As offshore exploration moves into ultra-deepwater, the demands placed on accurate hydrocarbon measurement with minimal maintenance, space and weight requirements become increasingly greater. In addition to weight and space restrictions, a number of other factors highlight the importance of accuracy in these measurements:
- Capital expense spending and production operation expense budgets are increasingly tight.
- Environmental health and safety requirements are on the rise.
- It is increasingly important for oil companies to maintain a greener image.
These financial, governmental, and technical challenges, coupled with high flow rates, have enhanced the development and application of new technologies. These include ultrasonic gas and liquid meters, multiphase flow meters, microwave and near infrared water-cut analyzers, coriolis flow meters for oil and gas, and compact orifice meter tubes using isolating flow conditioners, and liquid meter provers.
This article will provide guidelines for selecting, installing, and operating such equipment with the goal of insuring cost-effective designs, reliable operation, and a high degree of accuracy.
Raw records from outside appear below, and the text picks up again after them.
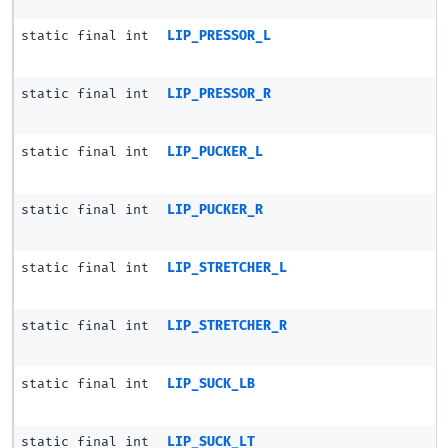
static final int
LIP_PRESSOR_L
static final int
LIP_PRESSOR_R
static final int
LIP_PUCKER_L
static final int
LIP_PUCKER_R
static final int
LIP_STRETCHER_L
static final int
LIP_STRETCHER_R
static final int
LIP_SUCK_LB
static final int
LIP_SUCK_LT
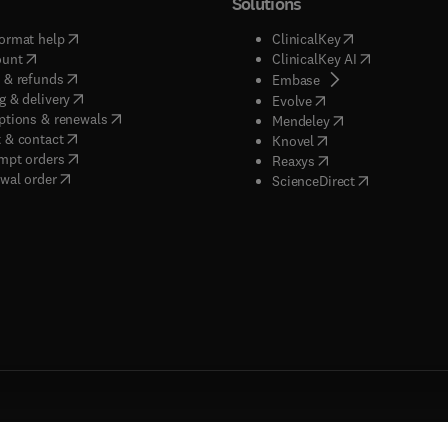
Solutions
(
opens in new tab/window
)
(
opens in new ta
ormat help
ClinicalKey
(
opens in new tab/window
)
(
opens in new
ount
ClinicalKey AI
(
opens in new tab/window
)
 & refunds
(
opens in new tab/w
Embase
(
opens in new tab/window
)
g & delivery
(
opens in new tab/wi
Evolve
(
opens in new tab/window
)
ptions & renewals
(
opens in new tab
Mendeley
(
opens in new tab/window
)
 & contact
(
opens in new tab/wi
Knovel
(
opens in new tab/window
)
mpt orders
(
opens in new tab/w
Reaxys
wal order
(
opens in new 
ScienceDirect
Emphasis will be placed on the decision process of selecting, installing, and commissioning metering equipment, reflecting the author's project design background.
Nearly every E&P project group responsible for the design, engineering, and fabrication of an offshore production platform goes through a decision process whereby conventional measurement equipment is compared to alternative equipment - based on space and weight requirements. Traditional equipment in this context refers to orifice meters for gas sales, and pipe provers for liquid turbine/displacement meter calibration.
The project group's responsibility to reduce capex (capital expenditures) by installing compact metering must be balanced by operational factors such as reliability or mean time between failure (MTBF), which translates to opex (operating expenditures). Other key considerations are safety, governmental and contractual requirements, and approval of interested parties such as partners, purchasers, and pipeline operators.
Regardless of country location, depth of water or fluid application (oil or gas field) there is often a strong argument for the use of a multiphase flow meter (MPFM) for well testing and/or allocation. The primary advantage of MPFM over conventional separators and associated metering equipment is the reduction of topsides weight and space. Vendors offer volumes of information to support the installation of MPFM in various applications.
Engineering studies have shown that "alternative metering concepts (multipath ultrasonic meters for gas and compact provers for liquids) with the same accuracy of today's conventional concepts, might reduce space and weight by more than 50% compared to present layouts," states Nil-Rik Hannisdal (See Hannesdal, N.) "The total cost savings might be twice the actual procurement cost of the metering skid."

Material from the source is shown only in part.